Angela's Mixtape
Eisa Davis was born on May 5th, 1971, Karl Marx’s birthday, and you can bet her macrobiotic, anti-capitalist mother never let her forget it. As a baby, she was taken to visit her unjustly imprisoned aunt, Angela Davis. Caught up in rebellion from birth, her identity has been used as a tool, and that brings us to the present, her need to remix her memoir, asking “With the shame of fame, on the blame terrain, how do I live up to my name?” But for all the classic style Eisa brings—illuminated prints of her family warm Clint Ramos’s homey set, or the old-school cassette-playing boombox—Angela’s Mixtape is missing the beat (it’s well below the 100 BPM it needs). Within the play, Eisa recounts how her mother made her perform political monologues from Angela’s autobiography; though she’s grown into a talented actress (with a terrific voice) and performing her own autobiography, it's still just as performed.

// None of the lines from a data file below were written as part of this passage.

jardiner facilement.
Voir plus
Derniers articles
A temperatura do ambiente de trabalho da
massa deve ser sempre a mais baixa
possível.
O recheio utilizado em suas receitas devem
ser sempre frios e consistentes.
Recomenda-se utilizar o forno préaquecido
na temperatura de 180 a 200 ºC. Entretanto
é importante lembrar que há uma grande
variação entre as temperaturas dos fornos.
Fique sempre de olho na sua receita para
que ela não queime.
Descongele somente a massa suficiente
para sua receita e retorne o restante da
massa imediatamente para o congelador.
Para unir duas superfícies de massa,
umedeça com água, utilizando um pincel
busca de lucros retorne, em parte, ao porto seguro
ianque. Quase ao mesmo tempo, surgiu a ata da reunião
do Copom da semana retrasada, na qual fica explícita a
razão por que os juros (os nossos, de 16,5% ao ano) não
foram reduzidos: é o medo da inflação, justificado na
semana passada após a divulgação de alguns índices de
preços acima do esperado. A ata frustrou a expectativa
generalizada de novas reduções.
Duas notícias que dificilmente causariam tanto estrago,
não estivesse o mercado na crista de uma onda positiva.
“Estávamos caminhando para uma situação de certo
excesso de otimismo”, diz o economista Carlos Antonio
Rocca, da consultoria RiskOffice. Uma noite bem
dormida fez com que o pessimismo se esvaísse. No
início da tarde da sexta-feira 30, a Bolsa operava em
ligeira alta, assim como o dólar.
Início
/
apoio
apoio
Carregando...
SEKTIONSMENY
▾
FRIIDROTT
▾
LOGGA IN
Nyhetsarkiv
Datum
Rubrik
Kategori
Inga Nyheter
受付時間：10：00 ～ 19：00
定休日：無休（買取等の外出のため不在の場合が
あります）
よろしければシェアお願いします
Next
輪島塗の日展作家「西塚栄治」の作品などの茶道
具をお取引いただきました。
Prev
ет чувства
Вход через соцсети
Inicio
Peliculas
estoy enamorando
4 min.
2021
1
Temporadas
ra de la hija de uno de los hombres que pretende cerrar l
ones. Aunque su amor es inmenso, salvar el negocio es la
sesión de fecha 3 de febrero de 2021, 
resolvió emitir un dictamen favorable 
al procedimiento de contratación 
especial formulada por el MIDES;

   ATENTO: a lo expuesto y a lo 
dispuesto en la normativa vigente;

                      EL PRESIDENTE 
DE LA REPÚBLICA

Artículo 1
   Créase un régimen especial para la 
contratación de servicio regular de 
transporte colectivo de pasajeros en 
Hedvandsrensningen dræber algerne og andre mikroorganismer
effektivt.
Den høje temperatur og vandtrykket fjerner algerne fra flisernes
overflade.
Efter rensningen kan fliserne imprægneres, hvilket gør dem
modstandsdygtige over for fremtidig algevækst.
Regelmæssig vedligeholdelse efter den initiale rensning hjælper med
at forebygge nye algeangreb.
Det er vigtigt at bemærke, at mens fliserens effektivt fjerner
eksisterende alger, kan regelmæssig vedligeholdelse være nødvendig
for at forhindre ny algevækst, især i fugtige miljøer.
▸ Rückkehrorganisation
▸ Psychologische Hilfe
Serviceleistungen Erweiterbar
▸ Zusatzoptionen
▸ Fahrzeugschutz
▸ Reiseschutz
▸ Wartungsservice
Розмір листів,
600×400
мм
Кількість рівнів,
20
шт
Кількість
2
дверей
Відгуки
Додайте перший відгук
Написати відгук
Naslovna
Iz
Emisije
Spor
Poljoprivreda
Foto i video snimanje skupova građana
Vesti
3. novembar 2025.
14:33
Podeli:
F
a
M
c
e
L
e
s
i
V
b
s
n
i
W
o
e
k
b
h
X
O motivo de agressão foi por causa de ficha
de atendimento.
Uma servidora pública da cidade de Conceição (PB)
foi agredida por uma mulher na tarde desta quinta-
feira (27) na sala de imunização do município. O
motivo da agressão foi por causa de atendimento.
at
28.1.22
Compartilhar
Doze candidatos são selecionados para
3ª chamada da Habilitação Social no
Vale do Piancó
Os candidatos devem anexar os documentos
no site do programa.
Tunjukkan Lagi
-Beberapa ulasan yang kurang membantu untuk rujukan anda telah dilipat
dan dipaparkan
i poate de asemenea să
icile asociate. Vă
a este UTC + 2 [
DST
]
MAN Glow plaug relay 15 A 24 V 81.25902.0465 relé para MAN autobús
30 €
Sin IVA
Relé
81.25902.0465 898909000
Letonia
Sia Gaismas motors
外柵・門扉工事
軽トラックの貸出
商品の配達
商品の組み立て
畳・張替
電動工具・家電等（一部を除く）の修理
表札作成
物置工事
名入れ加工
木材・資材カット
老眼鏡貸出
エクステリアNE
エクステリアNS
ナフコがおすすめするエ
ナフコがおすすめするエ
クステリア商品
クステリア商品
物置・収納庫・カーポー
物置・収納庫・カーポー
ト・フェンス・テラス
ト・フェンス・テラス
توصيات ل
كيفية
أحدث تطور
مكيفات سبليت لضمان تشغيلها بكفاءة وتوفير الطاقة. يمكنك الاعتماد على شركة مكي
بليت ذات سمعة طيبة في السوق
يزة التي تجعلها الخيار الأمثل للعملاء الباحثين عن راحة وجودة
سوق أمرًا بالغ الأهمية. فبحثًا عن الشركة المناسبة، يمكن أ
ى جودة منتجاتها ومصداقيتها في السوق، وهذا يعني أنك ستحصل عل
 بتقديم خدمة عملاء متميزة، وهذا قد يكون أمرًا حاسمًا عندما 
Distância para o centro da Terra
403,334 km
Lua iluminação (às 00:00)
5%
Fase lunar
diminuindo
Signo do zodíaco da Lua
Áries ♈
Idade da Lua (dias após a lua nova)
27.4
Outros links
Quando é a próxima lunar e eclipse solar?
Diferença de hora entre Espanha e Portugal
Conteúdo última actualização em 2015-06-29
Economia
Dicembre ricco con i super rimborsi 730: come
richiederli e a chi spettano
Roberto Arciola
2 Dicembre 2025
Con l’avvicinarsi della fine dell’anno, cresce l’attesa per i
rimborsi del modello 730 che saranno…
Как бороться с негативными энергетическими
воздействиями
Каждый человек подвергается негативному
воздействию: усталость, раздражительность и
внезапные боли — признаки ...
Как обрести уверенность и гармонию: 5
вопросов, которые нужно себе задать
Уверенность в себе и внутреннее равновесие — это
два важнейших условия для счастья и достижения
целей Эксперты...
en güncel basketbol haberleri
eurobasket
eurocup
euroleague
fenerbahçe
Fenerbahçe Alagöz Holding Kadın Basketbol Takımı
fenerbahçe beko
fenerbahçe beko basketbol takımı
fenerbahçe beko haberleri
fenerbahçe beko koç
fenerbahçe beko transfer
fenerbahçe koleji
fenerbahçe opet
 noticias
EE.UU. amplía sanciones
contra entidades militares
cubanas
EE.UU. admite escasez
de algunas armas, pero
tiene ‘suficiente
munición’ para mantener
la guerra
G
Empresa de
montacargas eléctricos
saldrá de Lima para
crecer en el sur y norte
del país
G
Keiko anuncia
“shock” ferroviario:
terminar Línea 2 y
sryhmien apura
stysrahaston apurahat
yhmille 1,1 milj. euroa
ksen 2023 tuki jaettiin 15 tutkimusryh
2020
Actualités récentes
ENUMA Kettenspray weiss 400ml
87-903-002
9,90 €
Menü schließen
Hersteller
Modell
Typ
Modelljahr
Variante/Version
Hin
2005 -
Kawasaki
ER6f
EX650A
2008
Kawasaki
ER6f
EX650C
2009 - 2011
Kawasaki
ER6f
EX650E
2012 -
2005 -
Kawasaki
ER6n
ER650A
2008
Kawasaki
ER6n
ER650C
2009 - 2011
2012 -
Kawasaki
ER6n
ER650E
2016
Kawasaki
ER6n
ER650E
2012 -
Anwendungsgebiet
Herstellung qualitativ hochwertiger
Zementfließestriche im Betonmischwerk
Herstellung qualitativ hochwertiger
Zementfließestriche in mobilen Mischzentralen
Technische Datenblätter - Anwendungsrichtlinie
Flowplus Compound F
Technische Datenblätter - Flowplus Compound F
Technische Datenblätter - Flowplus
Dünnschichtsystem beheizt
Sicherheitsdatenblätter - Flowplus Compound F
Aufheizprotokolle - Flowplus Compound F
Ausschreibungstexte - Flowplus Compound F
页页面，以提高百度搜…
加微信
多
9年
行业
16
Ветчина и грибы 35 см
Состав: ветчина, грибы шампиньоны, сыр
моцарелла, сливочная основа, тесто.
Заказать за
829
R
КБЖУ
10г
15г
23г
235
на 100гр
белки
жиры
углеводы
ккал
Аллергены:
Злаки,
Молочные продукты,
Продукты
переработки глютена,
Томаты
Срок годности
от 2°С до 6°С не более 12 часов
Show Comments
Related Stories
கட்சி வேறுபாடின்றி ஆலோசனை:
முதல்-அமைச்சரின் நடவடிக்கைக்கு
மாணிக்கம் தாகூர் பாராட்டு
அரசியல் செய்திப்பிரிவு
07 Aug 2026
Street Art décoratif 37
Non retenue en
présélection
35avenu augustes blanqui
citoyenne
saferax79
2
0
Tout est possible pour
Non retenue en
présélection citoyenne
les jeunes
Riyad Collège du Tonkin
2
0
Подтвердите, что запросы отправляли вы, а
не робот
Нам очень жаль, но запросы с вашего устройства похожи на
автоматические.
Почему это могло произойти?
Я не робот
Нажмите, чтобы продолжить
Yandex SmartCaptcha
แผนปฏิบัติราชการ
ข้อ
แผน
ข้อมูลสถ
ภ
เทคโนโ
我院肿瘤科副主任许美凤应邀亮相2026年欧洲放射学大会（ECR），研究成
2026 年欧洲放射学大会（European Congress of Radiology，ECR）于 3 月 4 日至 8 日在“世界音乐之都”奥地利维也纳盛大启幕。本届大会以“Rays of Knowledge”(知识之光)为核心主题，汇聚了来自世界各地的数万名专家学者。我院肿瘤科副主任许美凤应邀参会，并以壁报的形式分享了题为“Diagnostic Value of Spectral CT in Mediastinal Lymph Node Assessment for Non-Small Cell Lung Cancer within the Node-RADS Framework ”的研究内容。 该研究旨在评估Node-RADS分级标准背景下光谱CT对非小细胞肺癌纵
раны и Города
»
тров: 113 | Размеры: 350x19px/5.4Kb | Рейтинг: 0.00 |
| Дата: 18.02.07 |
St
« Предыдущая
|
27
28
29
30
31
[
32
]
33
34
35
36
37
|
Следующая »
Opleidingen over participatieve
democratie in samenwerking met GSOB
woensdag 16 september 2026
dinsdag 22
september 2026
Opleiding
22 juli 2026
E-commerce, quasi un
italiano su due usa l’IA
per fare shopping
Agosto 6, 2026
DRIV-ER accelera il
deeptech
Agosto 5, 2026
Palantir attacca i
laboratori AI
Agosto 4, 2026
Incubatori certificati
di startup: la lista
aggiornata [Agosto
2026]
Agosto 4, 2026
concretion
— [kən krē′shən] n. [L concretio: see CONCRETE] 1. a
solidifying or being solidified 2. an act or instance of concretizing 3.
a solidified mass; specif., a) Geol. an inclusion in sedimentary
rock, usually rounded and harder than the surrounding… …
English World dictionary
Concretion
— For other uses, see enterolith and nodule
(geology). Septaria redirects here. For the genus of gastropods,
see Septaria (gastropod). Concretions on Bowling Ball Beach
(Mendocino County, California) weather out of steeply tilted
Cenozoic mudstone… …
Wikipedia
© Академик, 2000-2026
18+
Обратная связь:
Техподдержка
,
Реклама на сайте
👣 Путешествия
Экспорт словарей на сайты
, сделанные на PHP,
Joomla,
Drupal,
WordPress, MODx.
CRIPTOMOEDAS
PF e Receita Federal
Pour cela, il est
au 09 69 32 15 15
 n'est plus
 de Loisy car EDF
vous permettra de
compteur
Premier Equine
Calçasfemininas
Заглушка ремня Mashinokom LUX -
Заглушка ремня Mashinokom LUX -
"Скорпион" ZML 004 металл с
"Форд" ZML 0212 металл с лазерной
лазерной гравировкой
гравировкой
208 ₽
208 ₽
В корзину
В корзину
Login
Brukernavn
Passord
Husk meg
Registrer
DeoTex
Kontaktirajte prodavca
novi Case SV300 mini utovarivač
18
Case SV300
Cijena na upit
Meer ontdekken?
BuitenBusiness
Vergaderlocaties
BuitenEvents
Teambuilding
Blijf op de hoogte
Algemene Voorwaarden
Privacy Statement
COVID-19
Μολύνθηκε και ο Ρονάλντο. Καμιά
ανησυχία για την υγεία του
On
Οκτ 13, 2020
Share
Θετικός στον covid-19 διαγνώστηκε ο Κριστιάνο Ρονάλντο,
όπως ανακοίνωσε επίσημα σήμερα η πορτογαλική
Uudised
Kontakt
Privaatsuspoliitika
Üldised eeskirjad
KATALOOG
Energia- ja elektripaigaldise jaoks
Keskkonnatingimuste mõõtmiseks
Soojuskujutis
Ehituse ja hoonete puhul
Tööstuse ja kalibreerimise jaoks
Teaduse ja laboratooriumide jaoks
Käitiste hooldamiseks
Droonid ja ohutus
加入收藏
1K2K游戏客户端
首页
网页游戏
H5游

Much of this stems from Eisa’s choice to share the stage with other actors: “Mom (Kim Brockington), Grandma (Denise Burse), Auntie (Linda Powell), and Cuz (Ayesha Ngaujah) are here to help me with my lines,” she sings. There’s nothing wrong with getting help to tell a memoir if you use it to spark confrontation (look at Lisa Kron’s Well), but Eisa does the opposite by putting other people front and center and allowing the comedy (oh that bubbly Ngaujah and her lessons on gospel and hip-hop) to be the only mood. What Eisa’s chosen to show us of her childhood at Berkley and college years at Harvard don’t have much for dramatic hardship (her biggest conflict: “Are you mixed?”). By not walking a mile in the oppressed footsteps of her mother and aunt—and because she’s chosen a jumpy narrative structure (a mix)—Angela’s Mixtape often feels secondhand: it’s never really in the moment. (This is the polar opposite of April Yvette Thompson’s solo show, Liberty City.)
This isn’t to say that Angela’s Mixtape isn’t personal, though: her childhood perspective on Reagan’s “liberation” of Grenada is quite different from the government’s anti-Cuba spin, and she does struggle to find herself in school: “I am the saddest, happiest, and most creative I have ever been,” she exclaims at one point. However, when visits with Chuck D and Toni Morrison are condensed to ten-second scenes, it seems more like showing off than actually showing, and though it’s clear that the actress Eisa has changed from her experiences in Africa, you can’t tell from her three-minute trip there in the play. That’s one of the problems with mixtapes—they’ve often got a whole other history built in for the intended listener, and Angela’s Mixtape is meant for her family.